### [GIVEN RECORDS]
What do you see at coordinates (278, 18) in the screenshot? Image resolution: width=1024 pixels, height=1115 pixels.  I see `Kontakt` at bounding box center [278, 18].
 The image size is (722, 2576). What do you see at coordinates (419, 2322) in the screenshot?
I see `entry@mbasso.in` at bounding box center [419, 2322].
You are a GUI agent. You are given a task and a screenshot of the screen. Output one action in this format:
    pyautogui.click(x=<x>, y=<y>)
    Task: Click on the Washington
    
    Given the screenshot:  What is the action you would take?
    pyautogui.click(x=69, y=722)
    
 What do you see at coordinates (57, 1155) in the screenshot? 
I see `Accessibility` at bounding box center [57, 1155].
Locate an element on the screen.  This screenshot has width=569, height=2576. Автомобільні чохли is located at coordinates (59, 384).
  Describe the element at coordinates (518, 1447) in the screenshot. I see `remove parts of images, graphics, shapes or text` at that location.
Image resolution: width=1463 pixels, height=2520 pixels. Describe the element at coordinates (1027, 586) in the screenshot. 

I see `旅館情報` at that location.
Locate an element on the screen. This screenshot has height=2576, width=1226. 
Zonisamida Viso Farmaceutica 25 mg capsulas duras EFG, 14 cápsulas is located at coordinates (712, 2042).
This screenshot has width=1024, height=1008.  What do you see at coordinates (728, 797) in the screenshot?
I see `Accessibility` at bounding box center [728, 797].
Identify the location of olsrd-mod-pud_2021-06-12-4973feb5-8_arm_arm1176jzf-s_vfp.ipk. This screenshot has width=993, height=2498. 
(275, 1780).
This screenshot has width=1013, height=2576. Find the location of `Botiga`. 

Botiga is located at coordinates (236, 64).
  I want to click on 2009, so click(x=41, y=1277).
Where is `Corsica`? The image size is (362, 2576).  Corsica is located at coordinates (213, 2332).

### [WORK ITEM]
Look for "Image resolution: width=1463" in the records. Write out its line and every later line through the end exactly, with nothing more.

### [ANSWER TO THIS EXERCISE]
Image resolution: width=1463 pixels, height=2520 pixels. Describe the element at coordinates (1027, 586) in the screenshot. 

I see `旅館情報` at that location.
Locate an element on the screen. This screenshot has height=2576, width=1226. 
Zonisamida Viso Farmaceutica 25 mg capsulas duras EFG, 14 cápsulas is located at coordinates (712, 2042).
This screenshot has width=1024, height=1008.  What do you see at coordinates (728, 797) in the screenshot?
I see `Accessibility` at bounding box center [728, 797].
Identify the location of olsrd-mod-pud_2021-06-12-4973feb5-8_arm_arm1176jzf-s_vfp.ipk. This screenshot has width=993, height=2498. 
(275, 1780).
This screenshot has width=1013, height=2576. Find the location of `Botiga`. 

Botiga is located at coordinates (236, 64).
  I want to click on 2009, so click(x=41, y=1277).
Where is `Corsica`? The image size is (362, 2576).  Corsica is located at coordinates (213, 2332).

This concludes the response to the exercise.